KnigaRead.com/

Иштван Фекете - 21 день

На нашем сайте KnigaRead.com Вы можете абсолютно бесплатно читать книгу онлайн Иштван Фекете, "21 день" бесплатно, без регистрации.
Перейти на страницу:

Правда, она в тот же момент и останавливается, потому что глаза должны привыкнуть к темноте. Здесь нельзя суетиться и прыгать вслепую, ведь, если прыгнешь, да промахнешься, непременно поднимешь шум. И в то же время эта минутная задержка — как бы знак вежливости по отношению к исконным обитателям. Словно говоришь им: «Здравствуйте, а вот и я! Во дворе особых новостей нет, а остальное я вам успею рассказать, когда усядусь на место».

Сарай не отвечает, он ждет.

Ката становится у телеги, прикидывает расстояние — через день-другой, когда она привыкнет, в этом не будет необходимости, — мягко взлетает на задок телеги и оттуда перепархивает в гнездо.

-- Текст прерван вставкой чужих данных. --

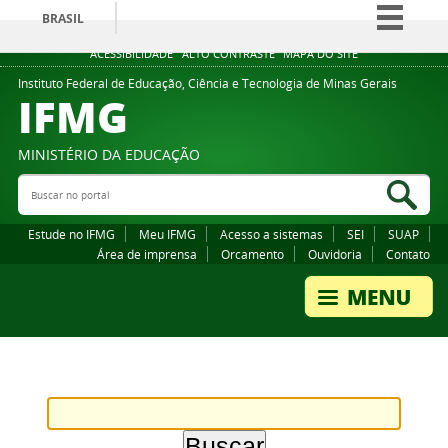
BRASIL
Simplifique!
ACESSIBILIDADE
ALTO CONTRASTE
MAPA DO SITE
Comunica BR
Instituto Federal de Educação, Ciência e Tecnologia de Minas Gerais
IFMG
Participe
Acesso à informação
MINISTÉRIO DA EDUCAÇÃO
Legislação
Buscar no portal
Bus
Canais
Estude no IFMG
Meu IFMG
Acesso a sistemas
SEI
SUAP
Área de imprensa
Orcamento
Ouvidoria
Contato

Однако она не сразу усаживается на яйца.

Она внимательно приглядывается к расположению яиц, к их количеству, — что для нее означает не число, а скорее занимаемое ими пространство — и, чуть повозившись, тщательно укрывает их своим телом.

Вслед за этим в сарае наступает тишина, лишь возле одной из балок гудит оса: она залетела в паутину и не в силах ее разорвать.

А паук выжидает.

Оса злится все больше, а паук становится все спокойнее. Он доволен, что оса раздраженно бьется, потому что с каждым движением она лишь прочнее запутывается в сетях.

— Я убью тебя! — задыхаясь гудит оса.

— Посмотрим, — паук сидит не шевелясь.

Оса изловчилась и высвободила брюшко, а это важно, потому что именно здесь скрывается ее оружие. Похоже, что оса задумала что-то: она затихла и не шевелит брюшком; впрочем, как тут шевельнешься, когда все остальные части тела накрепко скручены паутиной.

Паук внимательно наблюдает. Натянутая сетка паутины не колышется — верный признак победы, однако осторожность никогда не помешает…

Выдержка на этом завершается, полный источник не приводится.